The measurements of IMCs thickness and series resistance of the PV modules before and after biasing are shown in Figure 5 [3]. The series resistance of an unbiased Sn–0.7Cu–0.2Zn PV module (2.1 × 10⁻² Ω) was lower than that of an unbiased Sn–0.7Cu module (2.3 × 10⁻² Ω). This result was attributed to the Sn–0.7Cu–0.2Zn PV module having a thinner Cu₆Sn₅ and Ag₃Sn IMC layer. Adding Zn into the Sn–0.7Cu solder could retard the growth of Cu₆Sn₅ IMC, and the shorter reflow time (7 s) decreased the growth of Ag₃Sn. After biasing for 72 h, the Cu₆Sn₅ and Ag₃Sn IMCs of the Sn–0.7Cu–0.2Zn PV module did not significantly increase compared with those of the Sn–0.7Cu PV module. The growth of Cu₆Sn₅ and Ag₃Sn IMCs in the Sn–0.7Cu–0.2Zn PV module increased by 1% and 34%, respectively, while that in the Sn–0.7Cu PV module increased by 108% and 105%, respectively [3]. In addition, the peeling force of the 72 h-biased Sn–0.7Cu PV module (~30 gf ± 20 gf) was much smaller than that of the reflowed Sn–0.7Cu PV module (~90 gf ± 10 gf), while that of the 72 h-biased Sn–0.7Cu–0.2Zn PV module only dropped to ~160 gf. This indicates that the overgrown IMCs decreased the module resistance and weakened the peeling force of the module. The chemical reaction between the Cu ribbon and the solders mainly dominated the growth behavior of Cu₆Sn₅ IMC (Figure 6). Some Zn atoms in the Sn–0.7Cu–0.2Zn solder accumulated at the Cu/solder interface to form the Cu–Zn solid-solution layer during the hot-dip process. These Zn atoms could retard the thermal migration and electromigration of Cu atoms and their reaction with the Sn atoms of the solder. This indicates that the Zn accumulation layer could effectively retard the growth of IMCs, and thus the series resistance of the Sn–0.7Cu–0.2Zn PV module only increased by 9%.

4. Conclusions

In present study, a trace amount of Zn was added to Sn–0.7Cu to form a ternary Sn–0.7Cu–0.2Zn solder, which was applied to a PV ribbon. For reflowed PV ribbons, the growth of Ag₃Sn at the solder/Ag interface was the main factor influencing the bond strength of the PV module and also affected the series resistance of the module.
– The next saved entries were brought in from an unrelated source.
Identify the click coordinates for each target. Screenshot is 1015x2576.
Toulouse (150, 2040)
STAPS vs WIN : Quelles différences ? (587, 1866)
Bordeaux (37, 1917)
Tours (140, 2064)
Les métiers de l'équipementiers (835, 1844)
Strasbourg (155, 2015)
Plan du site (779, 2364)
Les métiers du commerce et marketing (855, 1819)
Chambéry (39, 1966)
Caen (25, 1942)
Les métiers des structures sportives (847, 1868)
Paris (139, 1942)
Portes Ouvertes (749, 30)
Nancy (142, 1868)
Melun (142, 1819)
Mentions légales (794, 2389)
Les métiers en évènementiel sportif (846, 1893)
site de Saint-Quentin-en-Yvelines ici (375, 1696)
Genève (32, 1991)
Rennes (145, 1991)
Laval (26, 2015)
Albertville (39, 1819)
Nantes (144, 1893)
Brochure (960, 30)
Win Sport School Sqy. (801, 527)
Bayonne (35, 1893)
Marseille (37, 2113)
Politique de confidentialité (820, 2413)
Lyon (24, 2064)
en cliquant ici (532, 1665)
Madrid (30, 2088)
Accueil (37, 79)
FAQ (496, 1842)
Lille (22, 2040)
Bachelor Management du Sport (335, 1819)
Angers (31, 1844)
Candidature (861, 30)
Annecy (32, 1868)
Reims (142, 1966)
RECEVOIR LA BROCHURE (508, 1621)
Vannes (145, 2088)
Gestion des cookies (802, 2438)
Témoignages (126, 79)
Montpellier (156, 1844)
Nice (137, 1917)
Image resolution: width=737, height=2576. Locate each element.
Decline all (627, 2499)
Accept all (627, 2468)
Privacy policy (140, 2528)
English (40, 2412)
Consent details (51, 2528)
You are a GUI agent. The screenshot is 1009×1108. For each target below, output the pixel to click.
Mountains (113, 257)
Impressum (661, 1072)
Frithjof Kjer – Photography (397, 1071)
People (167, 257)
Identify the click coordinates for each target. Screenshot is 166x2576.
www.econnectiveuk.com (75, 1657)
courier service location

The results of the series resistance measurements showed that the series resistance of the Sn–0.7Cu–0.2Zn PV module was lower than that of the Sn–0.7Cu one before and after biasing. The bias-induced thermomigration and electromigration caused the growth of Cu₆Sn₅ and Ag₃Sn IMCs. The Sn–0.7Cu–0.2Zn PV ribbon better retarded the rise in series resistance of the module (only increased by 9%) due to the formation of a Zn accumulation layer at the Cu/solder/Ag interfaces; this layer effectively retarded IMCs overgrowth in the module, decreasing the series resistance and thus enhancing the service life of the PV module.